Table 3. Adjusted hazard ratios (95% CI) for incidence diabetes according to baseline smoking intensity1.

Fig 1 shows HRs for incident diabetes by years since quitting before baseline. In a multivariable model adjusted for age, sex, worksite, and hypertension, HRs (95% CI) for diabetes were 1.00 (reference), 1.36 (1.14 to 1.62), 1.23 (1.01 to 1.51), and 1.02 (0.85 to 1.23) for never smokers, former smokers who quit less than 5 years before, 5 to 9 years before, and 10 years or more before the baseline visit, respectively. Although we observed a slightly higher BMI among those who had quit smoking (baseline mean BMI: 23.53, 23.56, and 23.52 kg/m2 for those who quit <5, 5 to 9, and ≥10 years, respectively) than among current smokers (baseline mean BMI: 23.23 kg/m2), the association was materially unchanged after additional adjustments for BMI: the corresponding HRs (95% CI) were 1.00 (reference), 1.35 (1.13 to 1.60), 1.18 (0.97 to 1.45), and 1.01 (0.84 to 1.21).

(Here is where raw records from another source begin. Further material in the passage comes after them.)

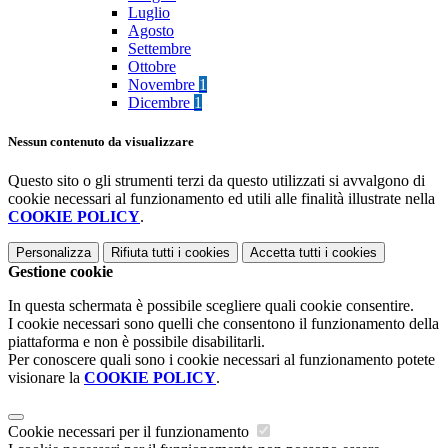
Luglio
Agosto
Settembre
Ottobre
Novembre
1
Dicembre
1
Nessun contenuto da visualizzare
Questo sito o gli strumenti terzi da questo utilizzati si avvalgono di
cookie necessari al funzionamento ed utili alle finalità illustrate nella
COOKIE POLICY
.
Personalizza
Rifiuta tutti
i cookies
Accetta tutti
i cookies
Gestione cookie
In questa schermata è possibile scegliere quali cookie consentire.
I cookie necessari sono quelli che consentono il funzionamento della
piattaforma e non è possibile disabilitarli.
Per conoscere quali sono i cookie necessari al funzionamento potete
visionare la
COOKIE POLICY
.
Cookie necessari per il funzionamento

Fig 1. Adjusted hazard ratio for incident diabetes by years since quitting before baseline.

Estimates are adjusted for age, sex, worksite, and hypertension. Bars indicate 95% confidence intervals. Never smokers are the reference group.


Using a large database and an objective measurement of blood glucose, we have demonstrated that cigarette smoking is associated with an increased risk of T2D. Among current smokers, the risk of diabetes increased significantly as the number of cigarettes smoked per day increased. Participants who had quit smoking less than 5 years before baseline had a similar risk of diabetes than those who continued smoking, but the risk dissipated steadily as the time since smoking cessation increased.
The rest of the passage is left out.